X-Files: dove eravamo rimasti?
A Cura di Polifemo
Le prime due puntate della nuova edizione di X-Files trasmesse da FOX non rappresentano una novità mostruosa, anzi. Diverse sono le auto-citazioni ed è chiara la volontà autoriale di non spostare poco o punto di ciò che è, indubbiamente, un prodotto ben rodato. Senza dubbio, però, esistono alcune differenze importanti. La prima è la resa delle riprese in alta definizione, che consentono una valorizzazione della fotografia, specie degli esterni “naturalistici”, una migliore “lettura” della capacità espressiva degli attori nonché di un maggior impatto degli effetti speciali. Rispetto alle precedenti stagioni, questo X-Files è più disperato, tetro e crudele, uno specchio – direi – del Paese senza speranza che l’America è divenuta dopo l’11 settembre.

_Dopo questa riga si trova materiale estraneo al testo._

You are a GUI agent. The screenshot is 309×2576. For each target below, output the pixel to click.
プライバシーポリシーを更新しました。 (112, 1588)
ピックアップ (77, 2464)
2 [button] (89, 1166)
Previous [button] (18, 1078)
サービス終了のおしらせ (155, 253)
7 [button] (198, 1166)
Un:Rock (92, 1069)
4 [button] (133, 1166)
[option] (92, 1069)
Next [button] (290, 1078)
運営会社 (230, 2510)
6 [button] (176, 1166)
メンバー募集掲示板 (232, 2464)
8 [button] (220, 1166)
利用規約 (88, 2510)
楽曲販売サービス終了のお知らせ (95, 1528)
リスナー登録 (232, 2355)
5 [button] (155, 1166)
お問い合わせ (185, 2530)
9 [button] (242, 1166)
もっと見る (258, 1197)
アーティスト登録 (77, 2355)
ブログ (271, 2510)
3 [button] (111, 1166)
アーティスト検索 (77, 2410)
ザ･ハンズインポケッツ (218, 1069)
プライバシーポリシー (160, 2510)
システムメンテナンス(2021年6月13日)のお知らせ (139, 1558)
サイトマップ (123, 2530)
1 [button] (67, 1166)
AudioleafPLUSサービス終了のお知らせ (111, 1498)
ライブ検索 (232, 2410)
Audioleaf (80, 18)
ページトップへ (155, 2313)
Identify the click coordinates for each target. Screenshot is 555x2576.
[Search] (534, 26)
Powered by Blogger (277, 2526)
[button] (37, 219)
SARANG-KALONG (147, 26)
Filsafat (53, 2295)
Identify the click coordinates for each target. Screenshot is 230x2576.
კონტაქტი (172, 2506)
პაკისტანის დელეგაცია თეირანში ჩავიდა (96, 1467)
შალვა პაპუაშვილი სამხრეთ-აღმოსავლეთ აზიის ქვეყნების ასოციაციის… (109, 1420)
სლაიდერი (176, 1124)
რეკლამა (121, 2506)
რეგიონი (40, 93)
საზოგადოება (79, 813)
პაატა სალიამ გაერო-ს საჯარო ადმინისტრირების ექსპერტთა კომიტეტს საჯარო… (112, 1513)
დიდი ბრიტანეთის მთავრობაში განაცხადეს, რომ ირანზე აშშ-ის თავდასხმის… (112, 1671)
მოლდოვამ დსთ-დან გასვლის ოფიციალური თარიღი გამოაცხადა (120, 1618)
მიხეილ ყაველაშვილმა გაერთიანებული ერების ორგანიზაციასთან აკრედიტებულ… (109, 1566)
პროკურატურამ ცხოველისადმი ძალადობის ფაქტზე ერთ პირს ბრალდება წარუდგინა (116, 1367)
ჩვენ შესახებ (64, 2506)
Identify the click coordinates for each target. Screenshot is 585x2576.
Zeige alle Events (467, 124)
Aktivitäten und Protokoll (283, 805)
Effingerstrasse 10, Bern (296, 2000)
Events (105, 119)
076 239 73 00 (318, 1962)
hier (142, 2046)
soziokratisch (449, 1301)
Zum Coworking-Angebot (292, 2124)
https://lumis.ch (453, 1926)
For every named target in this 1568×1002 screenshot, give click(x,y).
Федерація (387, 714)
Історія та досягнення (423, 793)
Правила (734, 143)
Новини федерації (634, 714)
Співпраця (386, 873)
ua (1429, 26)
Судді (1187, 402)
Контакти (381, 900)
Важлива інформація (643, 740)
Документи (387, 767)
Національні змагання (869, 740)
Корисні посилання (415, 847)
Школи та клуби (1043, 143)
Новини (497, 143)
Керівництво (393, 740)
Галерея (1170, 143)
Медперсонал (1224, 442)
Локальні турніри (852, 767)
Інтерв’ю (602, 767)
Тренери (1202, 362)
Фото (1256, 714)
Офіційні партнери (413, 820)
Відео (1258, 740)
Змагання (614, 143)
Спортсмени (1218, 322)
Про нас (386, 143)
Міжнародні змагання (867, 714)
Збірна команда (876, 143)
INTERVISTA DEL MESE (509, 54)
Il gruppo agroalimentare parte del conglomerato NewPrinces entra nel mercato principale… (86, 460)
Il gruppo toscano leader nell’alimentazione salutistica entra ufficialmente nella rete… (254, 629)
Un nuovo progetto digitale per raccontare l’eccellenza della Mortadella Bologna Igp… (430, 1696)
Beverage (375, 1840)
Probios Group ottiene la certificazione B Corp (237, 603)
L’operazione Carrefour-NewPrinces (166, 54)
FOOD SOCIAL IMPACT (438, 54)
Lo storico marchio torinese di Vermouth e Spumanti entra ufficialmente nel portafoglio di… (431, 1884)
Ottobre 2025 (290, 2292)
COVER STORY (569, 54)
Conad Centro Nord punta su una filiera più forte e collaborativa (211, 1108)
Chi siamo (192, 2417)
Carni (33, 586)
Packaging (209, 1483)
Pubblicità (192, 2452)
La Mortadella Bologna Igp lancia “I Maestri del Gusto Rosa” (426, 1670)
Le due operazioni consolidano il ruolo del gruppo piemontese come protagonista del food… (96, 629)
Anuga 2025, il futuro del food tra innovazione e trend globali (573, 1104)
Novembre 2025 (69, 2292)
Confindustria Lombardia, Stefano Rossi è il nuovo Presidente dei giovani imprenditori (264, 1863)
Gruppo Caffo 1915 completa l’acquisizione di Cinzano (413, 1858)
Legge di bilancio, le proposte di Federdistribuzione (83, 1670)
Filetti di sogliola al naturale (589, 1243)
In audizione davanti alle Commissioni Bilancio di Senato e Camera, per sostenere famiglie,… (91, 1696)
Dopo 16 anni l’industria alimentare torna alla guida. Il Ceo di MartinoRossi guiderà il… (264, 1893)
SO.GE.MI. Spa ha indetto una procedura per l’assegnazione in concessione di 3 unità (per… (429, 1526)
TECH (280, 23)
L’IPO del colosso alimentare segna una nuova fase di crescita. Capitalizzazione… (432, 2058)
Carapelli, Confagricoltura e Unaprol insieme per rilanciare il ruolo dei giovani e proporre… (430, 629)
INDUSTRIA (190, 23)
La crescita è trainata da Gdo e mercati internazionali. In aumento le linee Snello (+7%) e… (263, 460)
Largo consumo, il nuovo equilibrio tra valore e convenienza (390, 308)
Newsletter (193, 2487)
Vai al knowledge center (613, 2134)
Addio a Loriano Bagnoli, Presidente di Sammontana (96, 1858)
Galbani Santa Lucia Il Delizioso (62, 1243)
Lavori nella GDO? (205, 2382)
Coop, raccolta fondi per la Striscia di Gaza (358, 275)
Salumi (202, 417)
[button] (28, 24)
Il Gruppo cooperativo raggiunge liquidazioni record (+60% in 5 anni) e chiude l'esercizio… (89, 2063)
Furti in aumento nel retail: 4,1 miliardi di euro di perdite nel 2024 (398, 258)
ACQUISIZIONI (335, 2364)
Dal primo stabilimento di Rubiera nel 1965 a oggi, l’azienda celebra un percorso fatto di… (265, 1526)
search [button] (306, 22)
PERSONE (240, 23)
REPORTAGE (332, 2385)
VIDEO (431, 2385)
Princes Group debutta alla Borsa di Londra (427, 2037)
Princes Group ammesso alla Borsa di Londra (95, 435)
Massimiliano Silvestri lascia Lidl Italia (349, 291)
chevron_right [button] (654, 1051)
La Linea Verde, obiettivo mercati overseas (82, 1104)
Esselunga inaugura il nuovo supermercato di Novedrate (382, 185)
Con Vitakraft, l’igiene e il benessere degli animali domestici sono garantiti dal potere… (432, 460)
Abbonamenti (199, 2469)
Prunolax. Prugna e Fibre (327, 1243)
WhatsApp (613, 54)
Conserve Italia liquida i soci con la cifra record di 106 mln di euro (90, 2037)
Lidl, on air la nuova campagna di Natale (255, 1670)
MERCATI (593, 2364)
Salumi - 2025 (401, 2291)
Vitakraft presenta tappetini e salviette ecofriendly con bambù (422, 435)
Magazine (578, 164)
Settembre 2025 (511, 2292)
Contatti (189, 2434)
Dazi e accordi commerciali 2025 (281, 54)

Oltre allo sviluppo della trama lo dimostra il frequente ricorso ai primi piani degli attori, specie di Mulder e Scully, che onusti di esperienza e di precedenti lavori anche di notevole qualità hanno una marcia in più di quando erano “pischelli” e senza una ruga. Duchovny – Mulder è più disincantato, ironico, ma sempre coraggioso e imprevedibile. Anderson – Scully ha qualche ruga in più (essere stata la psicologa di Hannibal o il cacciatore di serial killer in Nord Irlanda qualche grattacapo lo causa…), non sembra essere contenta delle scelte fatte in passato ma indossa dei tailleurini decisamente migliori degli straccetti da scampoli di grande magazzino che indossava nella serie primigenia.
I volti di X-Files sono una sorta di biglietto da visita della serie. La ricerca della “maschera” che comunica subito la propria natura è sempre stata chiara, anche per tagliare la narrazione e dargli più sostanza: come, per esempio, quando Dana Scully parla con la suora che dirige l’orfanotrofio finanziato da una fondazione equivoca capiamo subito che la “capa ‘e pezza” è loffia… E non mancano, inoltre, i marchettoni alla aziende: la marca del SUV di Scully è bene in vista, quella di pc e cellulari pure. Del resto, non si vive di soli UFO…
Passando alla trama, la prima puntata serve per trovare un motivo per riaprire gli X-Files. Mulder sta inguattato da qualche parte, Scully lavora presso un ospedale cattolico il cui nome suona come “Nostra Signora delle Disgrazie”, Skinner è sempre in FBI, solita stanza e, penso, solita carica di vice direttore. Il governo degli Stati Uniti è sempre pieno di zozzoni che complottano alle spalle dei cittadini ignari e anche gli alieni sembrano essere sempre in agguato.
Stavolta, però, è la televisione – che, come ricorda Enzo Iannacci, “ha la forsa d’un leun!” – nelle sembianze di un Giacobbo d’oltre mare, titolare di successo di un programma su complotti e misteri di grande successo, che innesca il ritorno in campo della coppia per indagare su caso misterioso di una giovane donna che viene rapita dagli alieni sovente e vanta DNA alieno e una buona dose di telepatia. Niente spoiler e vai con la seconda, dove Dana e Fox, riavuto il tesserino federale, indagano su giro di manipolatori di DNA. Unico spoiler concesso, si rivede l’Uomo Che Fuma, non tanto in salute ma vivo e sempre sfumacchiante (ma non dovevamo vederci più?).
In attesa di sapere questa miniserie dove andrà a parare, qualche parola sulla nuova rotta della fiction USA. L’11 settembre è stato un grande trauma per il Paese, così come la guerra nel Vietnam. Ma se nel caso del conflitto orientale il disorientamento creato dall’uso della menzogna da parte del Governo prima e della sconfitta militare poi hanno notevolmente abbassato l’autostima degli yankees al punto di vergognarsi quasi di essere, appunto, americani, “nine-eleven” li ha fatti cadere dal loro castello di incertezze nel fossato limaccioso dell’incertezza totale. Il verbo “to trust” è molto presente nella vita degli americani. Una frase di Giovanni (VIII: 12-30), “La verità vi renderà liberi”, è quella che vi accoglie quando entrate nella sede della CIA, a Langley. Credere in chi governa e credere che chi li governa dica sempre la verità è ossessione drammatica per loro ma una gioia per noi che ne apprezziamo le conseguenze di tale ossessione sul piano creativo.